Saturday, January 9, 2010

On Watching the Game

The Jets are winning 14 to 7, and the Bengal offense is talking on the bench. That is what catches my interest. The QB and the line are talking about what is happening and what it means.  They are not watching the Jets move down the field another time - they are discussing and considering and arguing about what they need to do.

We think football players are dumb (as in mute). These are not.
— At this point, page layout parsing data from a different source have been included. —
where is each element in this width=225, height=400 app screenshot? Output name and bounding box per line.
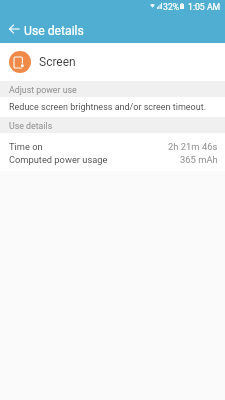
staticText: 365 mAh xyxy=(180,154,218,165)
staticText: Screen xyxy=(39,55,76,69)
staticText: 1:05 AM xyxy=(188,2,221,12)
staticText: Adjust power use xyxy=(9,85,77,95)
staticText: Reduce screen brightness and/or screen t… xyxy=(9,102,207,113)
staticText: Use details xyxy=(24,24,84,38)
staticText: Use details xyxy=(9,121,53,131)
staticText: 2h 21m 46s xyxy=(168,141,218,152)
button[interactable]: Screen xyxy=(0,43,225,81)
staticText: 32% xyxy=(163,2,180,12)
button[interactable]: Back xyxy=(3,18,25,40)
staticText: Computed power usage xyxy=(9,154,108,165)
staticText: Time on xyxy=(9,141,43,152)
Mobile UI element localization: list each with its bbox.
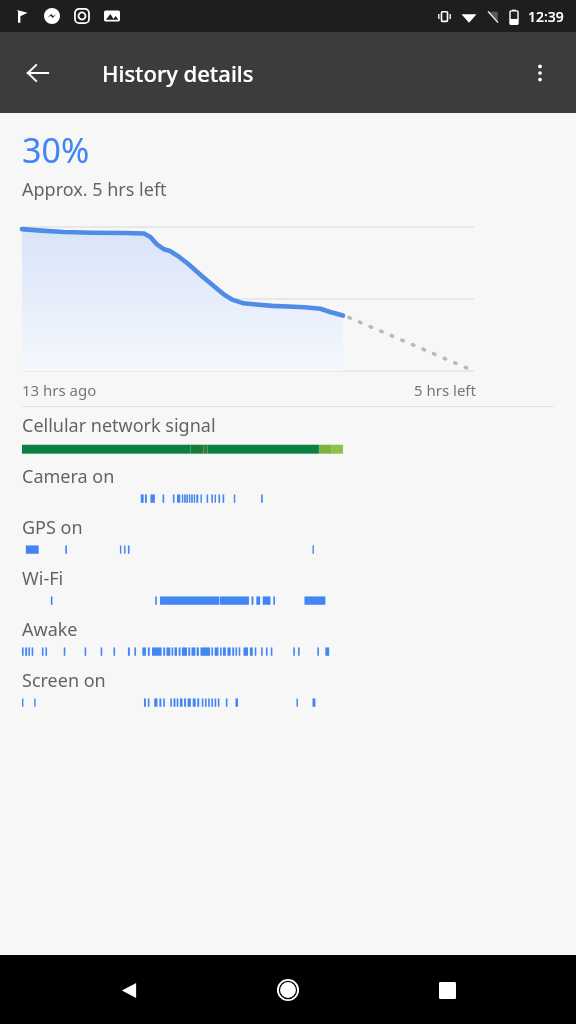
- button[interactable]: Back: [10, 45, 66, 101]
- staticText: 30%: [22, 127, 90, 173]
- staticText: GPS on: [22, 515, 83, 540]
- staticText: Camera on: [22, 464, 115, 489]
- staticText: 12:39: [528, 7, 564, 26]
- staticText: Cellular network signal: [22, 413, 216, 438]
- button[interactable]: More options: [512, 45, 568, 101]
- button[interactable]: Home: [258, 960, 318, 1020]
- staticText: 5 hrs left: [414, 380, 476, 400]
- staticText: History details: [102, 58, 254, 88]
- button[interactable]: Recent apps: [417, 960, 477, 1020]
- staticText: Awake: [22, 617, 78, 642]
- button[interactable]: Back: [99, 960, 159, 1020]
- staticText: 13 hrs ago: [22, 380, 97, 400]
- staticText: Approx. 5 hrs left: [22, 177, 167, 202]
- staticText: Wi-Fi: [22, 566, 64, 591]
- staticText: Screen on: [22, 668, 106, 693]
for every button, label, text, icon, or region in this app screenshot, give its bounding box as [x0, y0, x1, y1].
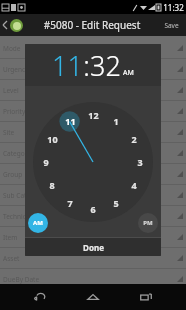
- button[interactable]: AM: [28, 213, 48, 233]
- button[interactable]: Priority: [3, 101, 183, 121]
- staticText: 3: [137, 156, 143, 168]
- staticText: 11: [65, 115, 76, 127]
- button[interactable]: Category: [3, 143, 183, 163]
- staticText: Priority: [3, 107, 177, 116]
- staticText: Category: [3, 149, 177, 158]
- button[interactable]: Site: [3, 122, 183, 142]
- staticText: 1: [113, 115, 119, 127]
- staticText: 2: [131, 133, 137, 145]
- button[interactable]: Recents: [133, 284, 159, 310]
- staticText: #5080 - Edit Request: [27, 18, 157, 32]
- staticText: 5: [113, 197, 119, 209]
- button[interactable]: Back: [27, 284, 53, 310]
- staticText: Technician: [3, 212, 177, 221]
- button[interactable]: 5: [109, 196, 123, 210]
- button[interactable]: Save: [157, 14, 186, 36]
- staticText: Sub Category: [3, 191, 177, 200]
- button[interactable]: 11: [63, 114, 77, 128]
- button[interactable]: 1: [109, 114, 123, 128]
- button[interactable]: Technician: [3, 206, 183, 226]
- button[interactable]: Asset: [3, 248, 183, 268]
- staticText: AM: [33, 219, 43, 227]
- staticText: Save: [164, 21, 179, 30]
- button[interactable]: Group: [3, 164, 183, 184]
- button[interactable]: 9: [39, 155, 53, 169]
- button[interactable]: PM: [138, 213, 158, 233]
- button[interactable]: Mode: [3, 38, 183, 58]
- button[interactable]: Item: [3, 227, 183, 247]
- button[interactable]: DueBy Date: [3, 269, 183, 289]
- button[interactable]: Level: [3, 80, 183, 100]
- button[interactable]: 7: [63, 196, 77, 210]
- button[interactable]: Back: [0, 14, 10, 36]
- button[interactable]: 12: [86, 108, 100, 122]
- staticText: 9: [43, 156, 49, 168]
- staticText: Group: [3, 170, 177, 179]
- button[interactable]: 32: [90, 47, 121, 84]
- staticText: AM: [123, 68, 134, 78]
- staticText: 11:32: [163, 2, 184, 13]
- staticText: Item: [3, 233, 177, 242]
- button[interactable]: Home: [80, 284, 106, 310]
- button[interactable]: Done: [25, 238, 161, 256]
- button[interactable]: 10: [45, 132, 59, 146]
- button[interactable]: Sub Category: [3, 185, 183, 205]
- button[interactable]: 8: [45, 178, 59, 192]
- staticText: 6: [90, 203, 96, 215]
- staticText: Asset: [3, 254, 177, 263]
- button[interactable]: 2: [127, 132, 141, 146]
- staticText: PM: [143, 219, 153, 227]
- staticText: 12: [88, 109, 99, 121]
- staticText: Urgency: [3, 65, 177, 74]
- staticText: :: [83, 47, 90, 84]
- staticText: 8: [49, 179, 55, 191]
- staticText: Mode: [3, 44, 177, 53]
- button[interactable]: Urgency: [3, 59, 183, 79]
- button[interactable]: 11: [52, 47, 83, 84]
- staticText: 4: [131, 179, 137, 191]
- staticText: 11: [52, 47, 83, 84]
- staticText: 10: [47, 133, 58, 145]
- staticText: Done: [83, 242, 104, 253]
- button[interactable]: 4: [127, 178, 141, 192]
- staticText: 7: [67, 197, 73, 209]
- staticText: 32: [90, 47, 121, 84]
- staticText: Level: [3, 86, 177, 95]
- staticText: Site: [3, 128, 177, 137]
- button[interactable]: 6: [86, 202, 100, 216]
- button[interactable]: 3: [133, 155, 147, 169]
These players know what it means to use language to solve a problem, to use language to move forward.  To win (hopefully).

Isn't this dialoguing a major goal of education?  (rhetorical question).
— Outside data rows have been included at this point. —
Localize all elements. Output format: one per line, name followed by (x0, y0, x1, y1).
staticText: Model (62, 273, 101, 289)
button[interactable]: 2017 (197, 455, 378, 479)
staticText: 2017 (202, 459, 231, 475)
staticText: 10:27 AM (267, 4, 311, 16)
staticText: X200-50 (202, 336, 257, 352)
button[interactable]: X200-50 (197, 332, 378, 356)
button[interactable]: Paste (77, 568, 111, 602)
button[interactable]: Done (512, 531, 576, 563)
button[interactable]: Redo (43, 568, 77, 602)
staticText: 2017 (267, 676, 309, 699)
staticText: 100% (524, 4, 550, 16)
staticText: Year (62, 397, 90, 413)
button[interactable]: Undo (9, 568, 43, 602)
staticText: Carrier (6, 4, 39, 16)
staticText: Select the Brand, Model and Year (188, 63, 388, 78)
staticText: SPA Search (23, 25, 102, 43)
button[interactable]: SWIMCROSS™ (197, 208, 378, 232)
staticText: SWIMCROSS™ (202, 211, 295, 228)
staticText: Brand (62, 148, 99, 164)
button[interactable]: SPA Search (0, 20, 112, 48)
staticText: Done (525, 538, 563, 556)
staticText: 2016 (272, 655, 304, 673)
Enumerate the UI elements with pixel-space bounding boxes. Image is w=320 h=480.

How can we bring our students to this point if we do not require them to have/practice these discussions about the situations, jobs, readings, experiences, activities, units which we arrange for them or arrange for them to arrange for themselves? 
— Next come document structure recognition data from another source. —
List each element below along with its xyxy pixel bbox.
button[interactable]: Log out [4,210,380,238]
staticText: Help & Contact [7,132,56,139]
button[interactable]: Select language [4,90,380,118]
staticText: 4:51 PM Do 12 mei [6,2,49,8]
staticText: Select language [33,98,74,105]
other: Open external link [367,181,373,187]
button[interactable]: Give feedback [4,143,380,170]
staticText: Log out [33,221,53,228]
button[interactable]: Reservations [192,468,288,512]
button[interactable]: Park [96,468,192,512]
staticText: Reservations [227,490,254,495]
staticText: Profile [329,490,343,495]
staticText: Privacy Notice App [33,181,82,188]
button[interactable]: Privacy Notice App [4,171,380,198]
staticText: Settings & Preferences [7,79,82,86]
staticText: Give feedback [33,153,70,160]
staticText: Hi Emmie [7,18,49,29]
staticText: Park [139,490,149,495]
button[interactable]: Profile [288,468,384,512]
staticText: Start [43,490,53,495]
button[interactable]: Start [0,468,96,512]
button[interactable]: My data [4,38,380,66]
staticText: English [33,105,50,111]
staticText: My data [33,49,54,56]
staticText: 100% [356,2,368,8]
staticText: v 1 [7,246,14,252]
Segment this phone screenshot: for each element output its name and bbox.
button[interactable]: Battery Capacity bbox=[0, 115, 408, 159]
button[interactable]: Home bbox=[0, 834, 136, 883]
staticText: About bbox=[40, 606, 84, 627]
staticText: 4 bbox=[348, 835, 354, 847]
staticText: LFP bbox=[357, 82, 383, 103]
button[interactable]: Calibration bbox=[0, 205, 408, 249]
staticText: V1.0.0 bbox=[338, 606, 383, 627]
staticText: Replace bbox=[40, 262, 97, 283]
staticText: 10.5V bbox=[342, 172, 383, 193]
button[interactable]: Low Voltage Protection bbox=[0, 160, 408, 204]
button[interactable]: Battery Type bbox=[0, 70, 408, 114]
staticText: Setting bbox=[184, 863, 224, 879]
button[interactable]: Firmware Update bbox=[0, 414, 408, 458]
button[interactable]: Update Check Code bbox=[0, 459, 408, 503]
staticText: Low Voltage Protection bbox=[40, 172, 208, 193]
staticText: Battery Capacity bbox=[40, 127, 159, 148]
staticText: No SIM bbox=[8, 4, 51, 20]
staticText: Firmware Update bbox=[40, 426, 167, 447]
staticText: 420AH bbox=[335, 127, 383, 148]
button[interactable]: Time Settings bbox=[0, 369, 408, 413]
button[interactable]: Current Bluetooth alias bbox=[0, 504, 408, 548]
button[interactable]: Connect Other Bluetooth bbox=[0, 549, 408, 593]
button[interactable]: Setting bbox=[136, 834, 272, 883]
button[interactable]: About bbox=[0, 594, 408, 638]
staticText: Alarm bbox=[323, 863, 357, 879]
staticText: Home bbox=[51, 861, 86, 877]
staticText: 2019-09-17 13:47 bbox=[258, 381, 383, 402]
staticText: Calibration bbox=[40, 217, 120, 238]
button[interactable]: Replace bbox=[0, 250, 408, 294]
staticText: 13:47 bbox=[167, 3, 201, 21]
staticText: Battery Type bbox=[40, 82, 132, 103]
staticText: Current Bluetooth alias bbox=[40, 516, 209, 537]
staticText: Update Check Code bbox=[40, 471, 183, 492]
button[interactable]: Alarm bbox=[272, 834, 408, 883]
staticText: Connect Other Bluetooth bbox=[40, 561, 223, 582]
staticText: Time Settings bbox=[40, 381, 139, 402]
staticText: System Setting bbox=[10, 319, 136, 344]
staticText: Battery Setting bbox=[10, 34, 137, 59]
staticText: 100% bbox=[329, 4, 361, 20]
I reflect on myself as both an athlete and a student (I was very good at both before college hit me for a loopy loop), but I did not talk much and no one required me to do it.  This was a problem.  In today's world, I would have been a Facebook all-nighter and had an iPhone in my pocket.  But I would still be avoiding f2f communication.  I learned to use and appreciate language by longing for it and studying it, I think.  But even today I often short-change myself f2f.

Where I am going is this: We need to put our students on teams and make success depend upon active, focused, informed communication.  I am tired of the pedagogy that says that students should all be doing or reading their own things, then sharing their learning.  This model is not a jig-saw puzzle or an engagement bullet.  It is a mush that more often that not is intensely boring to students and teachers alike.  Yet we are told to smile and nod and complement the individual, who learns nothing from feedback and who is engaged no further than she has engaged herself - which is too often too little.

We all learn by sharing ideas about the SAME content. That is what blogging, wikis, social networks, and football teams are all about.

Why can't education get it right?

1 comment:

  1. Hi Elizabeth,

    I'm a friend of Scott Love.

    I'm not sure what you mean by mush. Jeannette Veatch wrote several texts on Individualized Reading Instruction (Putnam) and developed entire management schemes for portfolio management and for conferencing with children using a reading workshop approach. See Veatch's Reding in the Elementary School (Richard C. Owen) which is now out of print. In practice, reading conferencing allows children to self-select texts and gives much more time with the teacher during the reading conference approach than any other method.